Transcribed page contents
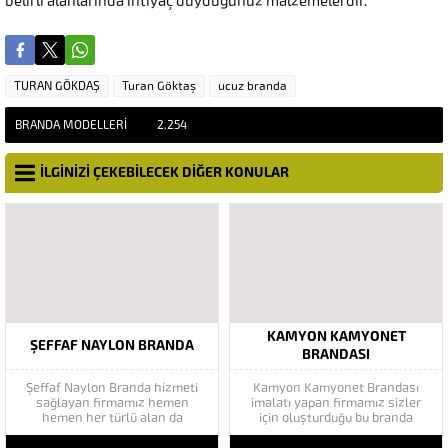
belirli alanlarında ihtiyaç duyduğunuz malzemelerdir.
TURAN GÖKDAŞ
Turan Göktaş
ucuz branda
BRANDA MODELLERI
2.254
İLGİNİZİ ÇEKEBİLECEK DİĞER KONULAR
KAMYON KAMYONET
ŞEFFAF NAYLON BRANDA
BRANDASI
Şeffaf Naylon Branda hizmeti
Kamyon Kamyonet Brandası
sağlayan firmamız hemen
imalatı yapan firmamız sizler
hemen her türlü alan da
için oluşturduğu bu branda
müşterilerine branda hizmeti
sistemi sayesinde bir çok
sağlamaktadır. Şeffaf fermuarlı
avantajdan rahatlıkla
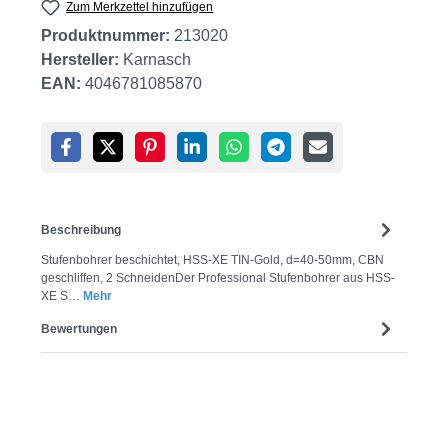
Zum Merkzettel hinzufügen
Produktnummer:
213020
Hersteller:
Karnasch
EAN:
4046781085870
Beschreibung
Stufenbohrer beschichtet, HSS-XE TIN-Gold, d=40-50mm, CBN
geschliffen, 2 SchneidenDer Professional Stufenbohrer aus HSS-
XE S…
Mehr
Bewertungen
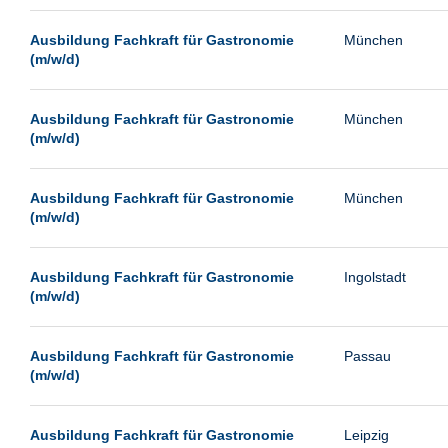
Passau
Ausbildung Fachkraft für Gastronomie
München
Pforzheim
(m/w/d)
Potsdam
Remscheid
Ausbildung Fachkraft für Gastronomie
München
(m/w/d)
Schwerin
Siegburg
Ausbildung Fachkraft für Gastronomie
München
Siegen
(m/w/d)
Ulm
Viernheim
Ausbildung Fachkraft für Gastronomie
Ingolstadt
(m/w/d)
Weimar
Weiterstadt
Ausbildung Fachkraft für Gastronomie
Passau
Wetzlar
(m/w/d)
Wuppertal
Wust/Brandenburg
Ausbildung Fachkraft für Gastronomie
Leipzig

### AIM OF THE TASK
Pictures are not part of the copy. Return every record exactly.

### REPLY
belirli alanlarında ihtiyaç duyduğunuz malzemelerdir.
TURAN GÖKDAŞ
Turan Göktaş
ucuz branda
BRANDA MODELLERI
2.254
İLGİNİZİ ÇEKEBİLECEK DİĞER KONULAR
KAMYON KAMYONET
ŞEFFAF NAYLON BRANDA
BRANDASI
Şeffaf Naylon Branda hizmeti
Kamyon Kamyonet Brandası
sağlayan firmamız hemen
imalatı yapan firmamız sizler
hemen her türlü alan da
için oluşturduğu bu branda
müşterilerine branda hizmeti
sistemi sayesinde bir çok
sağlamaktadır. Şeffaf fermuarlı
avantajdan rahatlıkla
Zum Merkzettel hinzufügen
Produktnummer:
213020
Hersteller:
Karnasch
EAN:
4046781085870
Beschreibung
Stufenbohrer beschichtet, HSS-XE TIN-Gold, d=40-50mm, CBN
geschliffen, 2 SchneidenDer Professional Stufenbohrer aus HSS-
XE S…
Mehr
Bewertungen
Passau
Ausbildung Fachkraft für Gastronomie
München
Pforzheim
(m/w/d)
Potsdam
Remscheid
Ausbildung Fachkraft für Gastronomie
München
(m/w/d)
Schwerin
Siegburg
Ausbildung Fachkraft für Gastronomie
München
Siegen
(m/w/d)
Ulm
Viernheim
Ausbildung Fachkraft für Gastronomie
Ingolstadt
(m/w/d)
Weimar
Weiterstadt
Ausbildung Fachkraft für Gastronomie
Passau
Wetzlar
(m/w/d)
Wuppertal
Wust/Brandenburg
Ausbildung Fachkraft für Gastronomie
Leipzig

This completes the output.